Suara.com - Dua hari lalu, Selasa (17/8/2021), Indonesia merayakan Hari Kemerdekaan yang ke-76. Lantas, apakah sudah ada kebebasan bagi pers -- bahkan terhadap jurnalis yang bekerja di dalamnya?
Dalam diskusi publik bertajuk "Jurnalis Merdeka Dari Pembungkaman: Fakta atau Mitos?", LBH Pers mencatat jika kebebasan pers memburuk pada tahun 2019 dan 2020. Banyak kasus yang kemudian banyak terjadi upaya kriminalisaai dan kekerasan terhadap wartawan.
Disebutkan Mona Ervita selaku perwakilan LBH Pers, kepolisian menjadi aktor yang paling banyak melakukan kekerasan terhadap jurnalis pada tahun 2020. Total, ada 76 kasus kekerasan yang melibatkan aktor dari Korps Bhayangkara.
"Kami mencatat polisi adalah aktor paling banyak melakukan kekerasan terhadap jurnalis, yakni sebanyak 76 kasus," kata Mona, Kamis (19/8/2021).
Baca Juga: Terpenjara karena Berita, Apa Artinya Merdeka Kalau Masih Ada UU ITE?
Kemudian, aktor kekerasan terhadap jurnalis juga datang dari jaksa dan TNI dengan rincian sebanyak dua kasus.
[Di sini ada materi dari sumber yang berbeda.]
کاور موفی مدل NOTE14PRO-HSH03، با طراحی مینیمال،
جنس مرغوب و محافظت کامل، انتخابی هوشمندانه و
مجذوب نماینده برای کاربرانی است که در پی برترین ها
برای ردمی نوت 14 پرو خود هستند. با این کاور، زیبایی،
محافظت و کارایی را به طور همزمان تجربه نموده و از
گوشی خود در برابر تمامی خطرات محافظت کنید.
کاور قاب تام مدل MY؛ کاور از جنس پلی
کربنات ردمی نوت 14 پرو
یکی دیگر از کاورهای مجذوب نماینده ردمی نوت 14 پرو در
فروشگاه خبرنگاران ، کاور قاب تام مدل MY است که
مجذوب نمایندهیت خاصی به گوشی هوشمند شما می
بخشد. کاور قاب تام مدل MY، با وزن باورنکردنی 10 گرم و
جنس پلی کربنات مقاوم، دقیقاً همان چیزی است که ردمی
Kemudian ada 12 kasus kekerasan terhadap jurnalis yang aktornya tidak diketahui.
"Lalu ada 12 orang yang tidak diketahui --tapi yang paling bayak kasus peretasan atau doxing, kalau dilihat ada pelaku dari kepala daerah, dan bagi penegak hukum di si pelakunya adalah jaksa dua, TNI ada dua yang jadi aktor tindak kekerasan," jelasnya.
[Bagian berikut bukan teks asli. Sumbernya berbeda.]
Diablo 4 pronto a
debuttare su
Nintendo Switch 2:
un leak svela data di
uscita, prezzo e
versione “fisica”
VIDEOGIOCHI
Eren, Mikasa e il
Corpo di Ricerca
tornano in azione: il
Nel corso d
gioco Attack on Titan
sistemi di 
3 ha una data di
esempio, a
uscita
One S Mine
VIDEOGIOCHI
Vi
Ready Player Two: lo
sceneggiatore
Sebagai aktor yang paling banyak melakukan kekerasan terhadap jurnalis, LBH Pers menyatakan jika Polri harus melakuan evaluasi. Setidaknya, perlu ada edukasi kepada para anggota kepolisian agar bisa humanis saat bekerja.
"Ini jadi PR untuk mereka akan pentingnya melakukan edukasi kepada anggota Polri, harus menjadi humanis dalam melakukan kerjanya," beber Mona.
Hal senada juga diungkapkan oleh Sasmito Mardrim selaku Ketua Aliansi Jurnalis Independen (AJI) Indonesia. Polisi masih menjadi aktor utama yang kerap melakukan kekerasan terhadap para jurnalis.
Baca Juga: Curhatan Jurnalis Wanita di Afghanistan saat Taliban Berkuasa: Doakan Saya
Merujuk pada data AJI Indonesia, sejak 2009 kasus kekerasan terhadap jurnalis terus mengalami peningkatan. Di tahun 2016 misalnya, total ada 81 kasus kekerasan terhadap jurnalis.
Bahkan, jumlah tersebut meningkat, dan jika dihitung sejak Mei 2020 hingga Mei 2021,total ada 90 kasus kekerasan. Kata Sasmito, kasus kekerasan ini berkaitan dengan pemberitaan yang dibuat oleh wartawan.
Tak hanya itu, di Mei 2021, jenis kekerasan terhadap jurnalis lebih condong pada bentuk intimidasi lisan. Kemudian, ada pula kasus yang melibatkan perusakan alat dan hasil liputan.
"Untuk Mei 2021, jenis kekerasan lebih banyak pada intimidasi lisan, kemudian disusul perusakan alat dan hasil liputan," kata Sasmito.
Sasmito menlanjutkan, kasus kekerasan terhadap jurnalis kerap terjadi saat ada peliputan di tengah massa aksi demonstrasi. Beberapa waktu ke belakang, memang kerap terjadi aksi massa yang melibatkan orang banyak, misalnya demo menolak UU KPK dan Omnibus Law - UU Cipta Kerja.
"Ini menggambarkan aparat kepolisian menjadi pelaku kekerasan dalam setahun terakhir. Ini memang perlu kita evaluasi dari dua data ini. Kira-kira strategi apa yang harus dilakukan. Ironinya pelakunya sebagian besar adalah polisi," tandas Sasmito.